Input |
++++

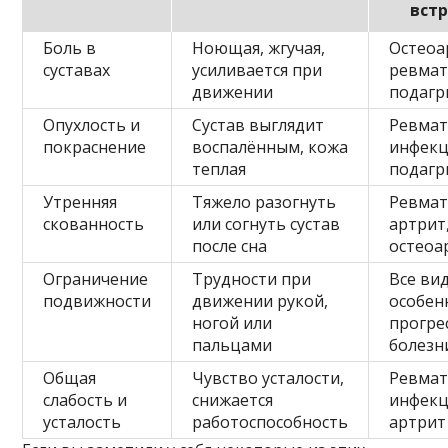
вст
Боль в
Ноющая, жгучая,
Остеоа
суставах
усиливается при
ревмат
движении
подагр
Опухлость и
Сустав выглядит
Ревмат
покраснение
воспалённым, кожа
инфекц
теплая
подагр
Утренняя
Тяжело разогнуть
Ревма
скованность
или согнуть сустав
артрит
после сна
остеоа
Ограничение
Трудности при
Все ви
подвижности
движении рукой,
особен
ногой или
прогре
пальцами
болезн
Общая
Чувство усталости,
Ревмат
слабость и
снижается
инфек
усталость
работоспособность
артрит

++++

What to produce | Your answer must consist of the entries, unchanged, with no pictures in it.

Result below |
вст
Боль в
Ноющая, жгучая,
Остеоа
суставах
усиливается при
ревмат
движении
подагр
Опухлость и
Сустав выглядит
Ревмат
покраснение
воспалённым, кожа
инфекц
теплая
подагр
Утренняя
Тяжело разогнуть
Ревма
скованность
или согнуть сустав
артрит
после сна
остеоа
Ограничение
Трудности при
Все ви
подвижности
движении рукой,
особен
ногой или
прогре
пальцами
болезн
Общая
Чувство усталости,
Ревмат
слабость и
снижается
инфек
усталость
работоспособность
артрит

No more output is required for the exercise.